Emergency responders whisked him to a nearby emergency room, and STARS was notified.

“I was told by the doctors that his right side was completely crushed,” said Mindy Rickards, Sean’s wife.

He needed trauma care in the city, almost four hours away by road.

STARS pilots Darryl Dash and David Harding saw a safe window in unsettled weather that allowed them to accept the mission — about 280 km through the air, against a headwind.

“This mission was going to be tough both on the aviation side and the medical side,” said Dash.

After almost two hours, including a fuel stop, they finally arrived.

Sean went into cardiac arrest as the helicopter descended, but the local team resuscitated him and, together with the STARS crew, stabilized him for the 70-minute tailwind return flight.

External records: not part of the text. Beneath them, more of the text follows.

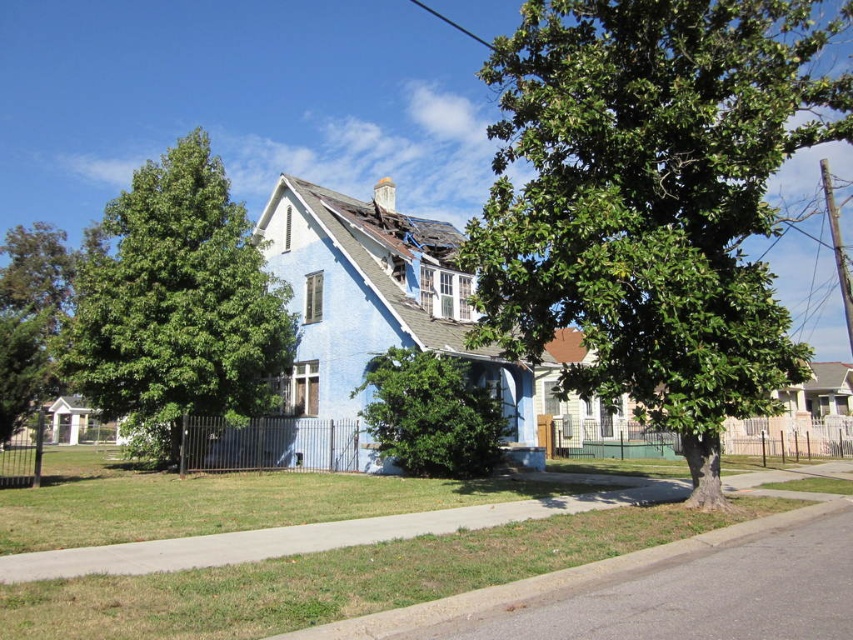 You are standing at the sidewalk in front of the house and want to walk towards the green leafy tree at left and the green leafy tree at lower left. Which tree should you walk towards if you want to reach the one that is positioned more to the left side of the property?

You should walk towards the green leafy tree at left because it is positioned more to the left compared to the green leafy tree at lower left.

You are standing at the entrance of the house and want to place a decorative pot exactly at the center of the property. The property is a rectangle with its corners at coordinates 0,0 to 1,1. According to the image, where is the green leafy bush at center located in relation to the property center?

The green leafy bush at center is located at point (431, 413), which is to the right of the property center at (426, 320).

You are a drone operator tasked with capturing aerial footage of the house. The green leafy tree at center is blocking the view. Where should you position the drone to avoid the tree and still capture the house?

The green leafy tree at center is located at point (651,202). To avoid the tree and capture the house, position the drone either to the left or right of the tree along the x or y axis, ensuring the house remains in frame. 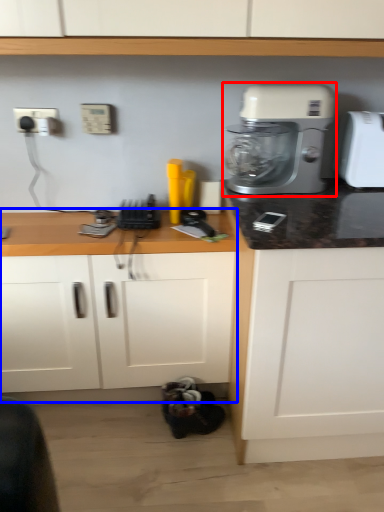 Question: Which object appears closest to the camera in this image, mixer (highlighted by a red box) or counter (highlighted by a blue box)?

Choices:
 (A) mixer
 (B) counter

Answer: (A)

“The trip back was busy,” said STARS flight nurse Jennifer Fosty. “We were constantly trying to manage both his blood pressure and his oxygen levels with our ventilator, along with blood and many other medications to help keep his blood pressure up.”

Poor weather was still a threat, too. They had just enough room to safely fly below icy conditions above, so a ground ambulance was readied in case they had to land early.

“I impolitely said that this patient would not survive if we had to stop,” said STARS flight paramedic Troy Pauls.

But weather cooperated, and the STARS helicopter soon delivered Sean to the skilled specialists he needed. He’d go on to receive two titanium ribs and a chest plate, and five vertebrae were fused together.

Three weeks on, he surprised everyone by taking his first steps and would leave the hospital a few days after that.

Several months later, Sean and his family met the entire STARS crew from his mission.

“It means so much,” he told them. “You guys have given my family back. You don’t realize how fragile life is until you have a scare like this. You brought me back from everything being gone.”